FRA announces more than $300 million in State of Good Repair grants | Trains Magazine


The U.S. Department of Transportation’s Federal Railroad Administration on May 27 announced the recipients of more than $302 million in grant funds under the Federal-State Partnership for State of Good Repair Program to help repair and rehabilitate railroad infrastructure across the country.




trn.trains.com





North Carolina finally gets new equipment.

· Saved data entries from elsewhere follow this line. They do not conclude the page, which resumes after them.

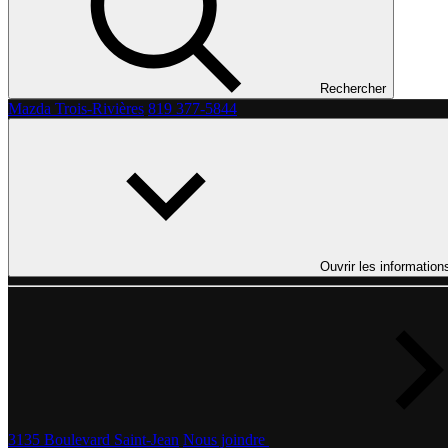
Rechercher
Mazda Trois-Rivières
819 377-5844
Ouvrir les information
3135 Boulevard Saint-Jean
Nous joindre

*North Carolina — Piedmont Intercity Fleet & Infrastructure Investments Project Phase II Up to $80,000,000*
North Carolina Department of Transportation

Purchases six locomotives and 13 passenger coaches to replace existing state-owned equipment that are 30- and 50-years old, respectively. The project is the second phase of NCDOT’s equipment procurement program, building upon a previous Partnership Program award to procure passenger coaches. The equipment will serve Amtrak’s Piedmont service between Charlotte and Raleigh, North Carolina. The project will enhance service and support continued growth, including a fourth daily Piedmont round trip planned for 2023. The new fleet will reduce train cancellations and delays, provide consistent and reliable service, improved on-board amenities, as well as meeting all safety and accessibility requirements.


----------



## jis (Dec 29, 2020)

On the flip side, NCDOT is selling off the cars that it acquired from Ringling Brothers when they were still planning to rebuild old cars. I guess NCDOT is done with that and will henceforth be operating new equipment.

*Own a (big) piece of history: NCDOT puts Ringling Bros. circus train cars up for sale*


----------



## Just-Thinking-51 (Dec 30, 2020)

Nose bleed price for gutted railcars.


----------



## me_little_me (Dec 31, 2020)

Make them congressional cars. Then their use will not need to be changed - will remain as CIRCUS cars.


----------